> **Material provided**:
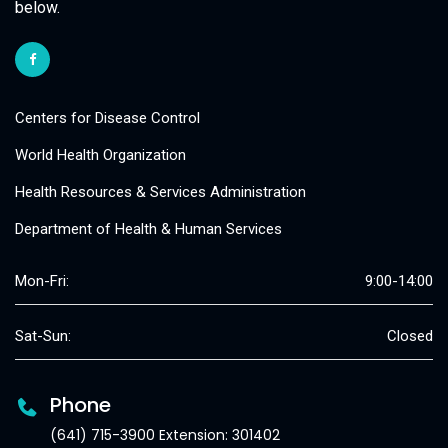
below.
Centers for Disease Control
World Health Organization
Health Resources & Services Administration
Department of Health & Human Services
Mon-Fri:
9:00-14:00
Sat-Sun:
Closed
Phone
(641) 715-3900 Extension: 301402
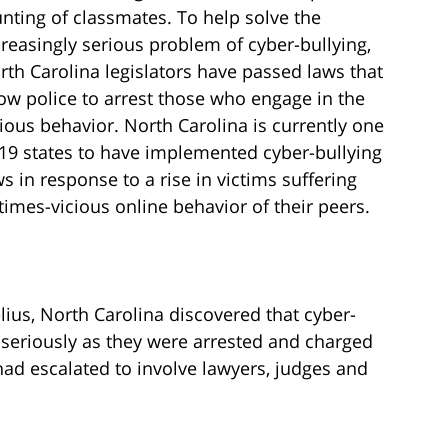
unting of classmates. To help solve the
creasingly serious problem of cyber-bullying,
rth Carolina legislators have passed laws that
low police to arrest those who engage in the
cious behavior. North Carolina is currently one
 19 states to have implemented cyber-bullying
ws in response to a rise in victims suffering
mes-vicious online behavior of their peers.
lius, North Carolina discovered that cyber-
 seriously as they were arrested and charged
ad escalated to involve lawyers, judges and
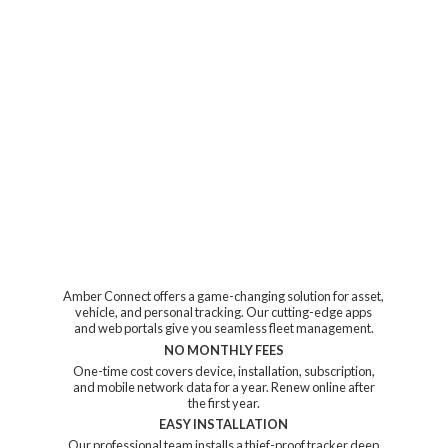
Amber Connect offers a game-changing solution for asset,
vehicle, and personal tracking. Our cutting-edge apps
and web portals give you seamless fleet management.
NO MONTHLY FEES
One-time cost covers device, installation, subscription,
and mobile network data for a year. Renew online after
the first year.
EASY INSTALLATION
Our professional team installs a thief-proof tracker deep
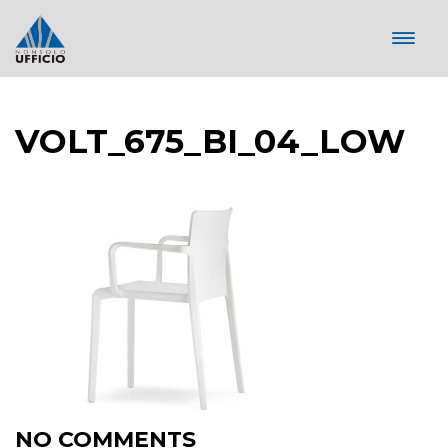
VOLT_675_BI_04_LOW
NO COMMENTS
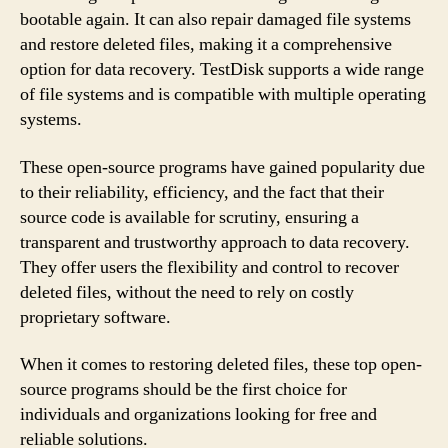
bootable again. It can also repair damaged file systems
and restore deleted files, making it a comprehensive
option for data recovery. TestDisk supports a wide range
of file systems and is compatible with multiple operating
systems.
These open-source programs have gained popularity due
to their reliability, efficiency, and the fact that their
source code is available for scrutiny, ensuring a
transparent and trustworthy approach to data recovery.
They offer users the flexibility and control to recover
deleted files, without the need to rely on costly
proprietary software.
When it comes to restoring deleted files, these top open-
source programs should be the first choice for
individuals and organizations looking for free and
reliable solutions.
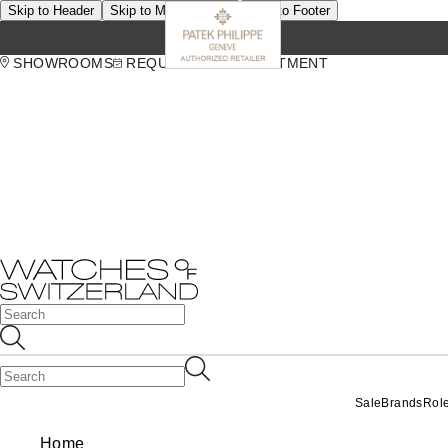
Skip to Header
Skip to Main Content
Skip to Footer
SHOWROOMS
REQUEST AN APPOINTMENT
Sale
Brands
Rol
Home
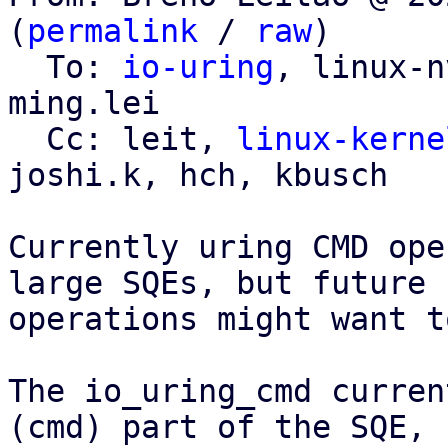
(
permalink
 / 
raw
)

  To: 
io-uring
, linux-n
ming.lei

  Cc: leit, 
linux-kerne
joshi.k, hch, kbusch

Currently uring CMD ope
large SQEs, but future

operations might want t
The io_uring_cmd curren
(cmd) part of the SQE,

> **Your goal**: Make a word-for-word copy of the entries, without any pictures.

> **Response area**:
below.
Centers for Disease Control
World Health Organization
Health Resources & Services Administration
Department of Health & Human Services
Mon-Fri:
9:00-14:00
Sat-Sun:
Closed
Phone
(641) 715-3900 Extension: 301402
unting of classmates. To help solve the
creasingly serious problem of cyber-bullying,
rth Carolina legislators have passed laws that
low police to arrest those who engage in the
cious behavior. North Carolina is currently one
 19 states to have implemented cyber-bullying
ws in response to a rise in victims suffering
mes-vicious online behavior of their peers.
lius, North Carolina discovered that cyber-
 seriously as they were arrested and charged
ad escalated to involve lawyers, judges and
Amber Connect offers a game-changing solution for asset,
vehicle, and personal tracking. Our cutting-edge apps
and web portals give you seamless fleet management.
NO MONTHLY FEES
One-time cost covers device, installation, subscription,
and mobile network data for a year. Renew online after
the first year.
EASY INSTALLATION
Our professional team installs a thief-proof tracker deep
VOLT_675_BI_04_LOW
NO COMMENTS
bootable again. It can also repair damaged file systems
and restore deleted files, making it a comprehensive
option for data recovery. TestDisk supports a wide range
of file systems and is compatible with multiple operating
systems.
These open-source programs have gained popularity due
to their reliability, efficiency, and the fact that their
source code is available for scrutiny, ensuring a
transparent and trustworthy approach to data recovery.
They offer users the flexibility and control to recover
deleted files, without the need to rely on costly
proprietary software.
When it comes to restoring deleted files, these top open-
source programs should be the first choice for
individuals and organizations looking for free and
reliable solutions.
Skip to Header
Skip to Main Content
Skip to Footer
SHOWROOMS
REQUEST AN APPOINTMENT
Sale
Brands
Rol
Home
(
permalink
 / 
raw
)

  To: 
io-uring
, linux-n
ming.lei

  Cc: leit, 
linux-kerne
joshi.k, hch, kbusch

Currently uring CMD ope
large SQEs, but future

operations might want t
The io_uring_cmd curren
(cmd) part of the SQE,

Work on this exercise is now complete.